The S and P 500 futures have broken a recent uptrend line. The cash market closed just at the trend line support.
The indicator I’m using is John Carter’s proprietary squeeze indicator, which shows the quality of the price action– in this case slowing or moving downwards. For the past year, any time the indicator turns red, we have a buy point that also corresponds to increased volatility and greater intraday price swings.
One could have set up for this move last week when the indicator turned dark blue by selling a S and P 500 future and buying a Dow futures contract. The futures pair trade provides about the equivalent of short 100 shares of SPY (the S and P 500 ETF). This is a hedged hedge, as it were. By buying a Dow future against the short S and P position, one can remain in the trade longer (that is, without terrible worry that the short position will blow up and present an unacceptable loss).
A move to 1850 will probably signal to me a good moment to close the position. Hopefully, the market will continue to rise after such a pull back.
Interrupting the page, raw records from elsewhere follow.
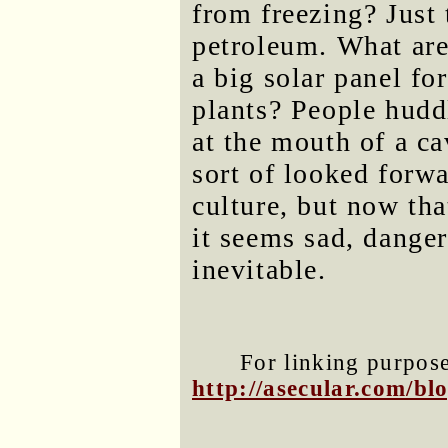
from freezing? Just
petroleum. What are
a big solar panel fo
plants? People hudd
at the mouth of a ca
sort of looked forw
culture, but now tha
it seems sad, dange
inevitable.
For linking purposes
http://asecular.com/b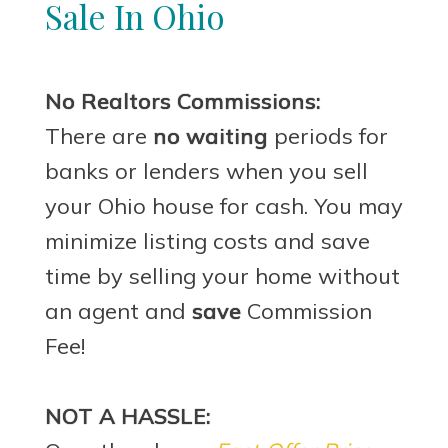
Sale In Ohio
No Realtors Commissions:
There are
no waiting
periods for
banks or lenders when you sell
your Ohio house for cash. You may
minimize listing costs and save
time by selling your home without
an agent and
save
Commission
Fee!
NOT A HASSLE: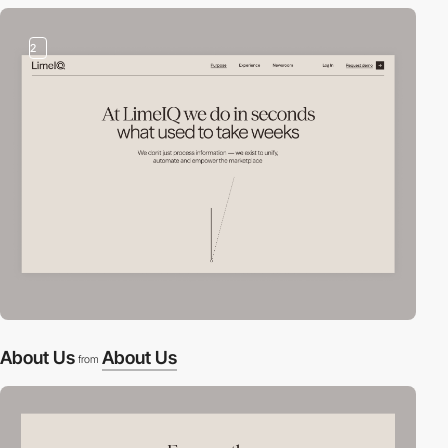
2
About Us
About Us
from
Should the market become unstable, as during the summer of 2011 and the Republican lead attempt to force debt ceiling concessions, options sellers have the best opportunities to cash in on quickly rising and falling volatility (i.e., options pricing). One can notice that the market hit its low point when it touched the long-term channel line support. Will such trend lines continue to work in the future? It depends on the collective actions of traders and large fund managers.